Les développements récents suggèrent que les États-Unis pourraient ne pas avoir été affectés par le déplacement des pressions désinflationnistes. La hausse des prix à la consommation de base a dépassé les attentes du marché au premier trimestre 2016. Si les statistiques récentes peuvent difficilement caractériser une tendance, les données de l’inflation ont été encourageantes. Les fournisseurs domestiques de biens et de services disposent d’un pouvoir de fixation des prix limité depuis la crise du crédit mondiale. Un modeste affermissement des pressions sur les prix serait perçu comme un indicateur positif de la demande. Les mesures des anticipations d’inflation fondées sur les marchés semblent refléter une vision plus optimiste de la dynamique de l’inflation aux États-Unis, inversant la tendance à la baisse des indicateurs des points morts d’inflation (voir le graphique 2, ci-après).

Graphique 2 : sur le marché obligataire américain, les mesures des anticipations d’inflation fondées sur les marchés reflètent, depuis la mi-février 2016, une vision plus optimiste de la dynamique de l’inflation. Ce graphique montre l’évolution du point mort d’inflation (‘breakeven inflation’ (BEI)) dérivé de l’obligation de l’État américain indexée sur l’inflation à 10 ans, pour la période du 02/01/16 au 28/03/16.

 

US 10-year breakeven inflation (source: Bloomberg)

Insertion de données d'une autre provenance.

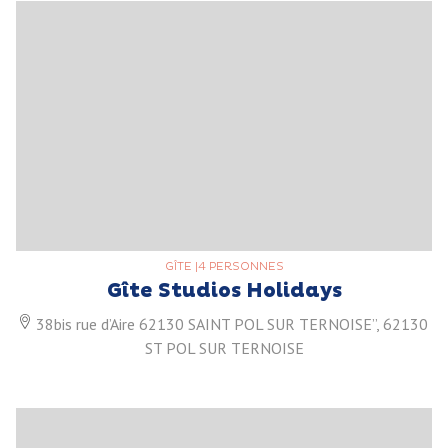
GÎTE
|
4 PERSONNES
Gîte Studios Holidays
38bis rue d’Aire 62130 SAINT POL SUR TERNOISE”, 62130
ST POL SUR TERNOISE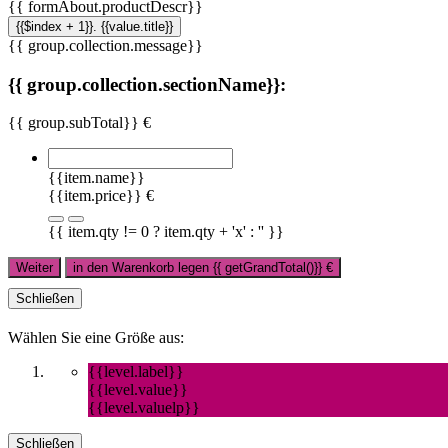
{{ formAbout.productDescr}}
{{$index + 1}}. {{value.title}}
{{ group.collection.message}}
{{ group.collection.sectionName}}:
{{ group.subTotal}} €
{{item.name}}
{{item.price}} €
{{ item.qty != 0 ? item.qty + 'x' : '' }}
Weiter
in den Warenkorb legen
{{ getGrandTotal()}}
€
Schließen
Wählen Sie eine Größe aus:
{{level.label}}
{{level.value}}
{{level.valuelp}}
Schließen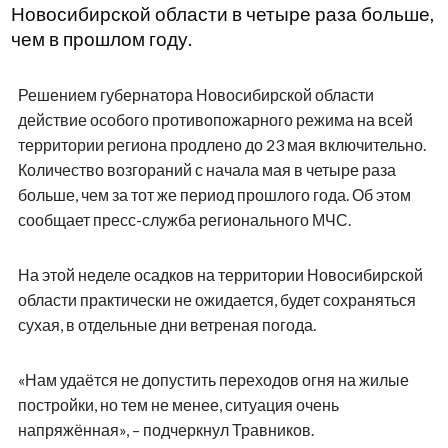
Новосибирской области в четыре раза больше,
чем в прошлом году.
Решением губернатора Новосибирской области
действие особого противопожарного режима на всей
территории региона продлено до 23 мая включительно.
Количество возгораний с начала мая в четыре раза
больше, чем за тот же период прошлого года. Об этом
сообщает пресс-служба регионального МЧС.
На этой неделе осадков на территории Новосибирской
области практически не ожидается, будет сохраняться
сухая, в отдельные дни ветреная погода.
«Нам удаётся не допустить переходов огня на жилые
постройки, но тем не менее, ситуация очень
напряжённая», – подчеркнул Травников.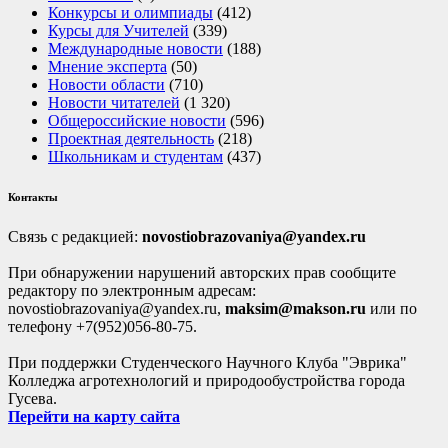
Конкурсы и олимпиады
(412)
Курсы для Учителей
(339)
Международные новости
(188)
Мнение эксперта
(50)
Новости области
(710)
Новости читателей
(1 320)
Общероссийские новости
(596)
Проектная деятельность
(218)
Школьникам и студентам
(437)
Контакты
Связь с редакцией:
novostiobrazovaniya@yandex.ru
При обнаружении нарушений авторских прав сообщите
редактору по электронным адресам:
novostiobrazovaniya@yandex.ru,
maksim@makson.ru
или по
телефону +7(952)056-80-75.
При поддержки Студенческого Научного Клуба "Эврика"
Колледжа агротехнологий и природообустройства города
Гусева.
Перейти на карту сайта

Point mort d’inflation à 10 ans sur le marché américain (Source : Bloomberg le 28/03/16)

Cela étant, l’économie américaine n’est pas à l’abri de facteurs exogènes. Les difficultés de certaines économies étrangères continuent de peser sur les marchés américains. Les turbulences sur les marchés mondiaux ont eu des effets perturbateurs au premier trimestre 2016. L’aversion pour le risque s’est emparée des marchés, tirant les cours des actions vers le bas et les spreads de crédit vers le haut. Le mot en « R » tant redouté (« récession ») a commencé à faire son apparition dans d’importantes publications. Par chance, la correction a été de courte durée et un retournement (retracement) en « V » a suivi. Cette phase relativement brève a montré à quel point les marchés américains sont devenus sensibles à l’évolution du ressenti global. En dépit d’une amélioration des statistiques économiques depuis fin 2015, la Fed est demeurée prudente en mars, préférant attendre d’autres éléments confirmant la fin de la tempête. Paradoxalement, les anticipations de report du resserrement monétaire de la Fed ont probablement été à l’origine du changement de sentiment, car la corrélation entre les actifs risqués et la politique de taux d’intérêt était négative.

L’année 2016 semble se déployer de la même manière que les exercices précédents, avec un optimisme du marché en fin de période rapidement remplacé par une aversion généralisée pour le risque. La corrélation des marchés a augmenté avec le mouvement de fuite vers la qualité qui a suivi. Quand le moral en berne a touché le fond, , la tendance s’est inversée et la route a été retrouvée . Les conditions financières se sont nettement détendues au cours des dernières semaines, mais la reprise reste fragile et sensible à l’évolution de l’économie mondiale. Si nous comprenons la retenue de la Fed après l’épisode récent des marchés, nous gardons à l’esprit que les surprises des marchés sont symétriques. En d’autres termes, il se peut que 2016 nous surprenne agréablement.

Cet article à été rédigé le 28 mars 2016 à New York.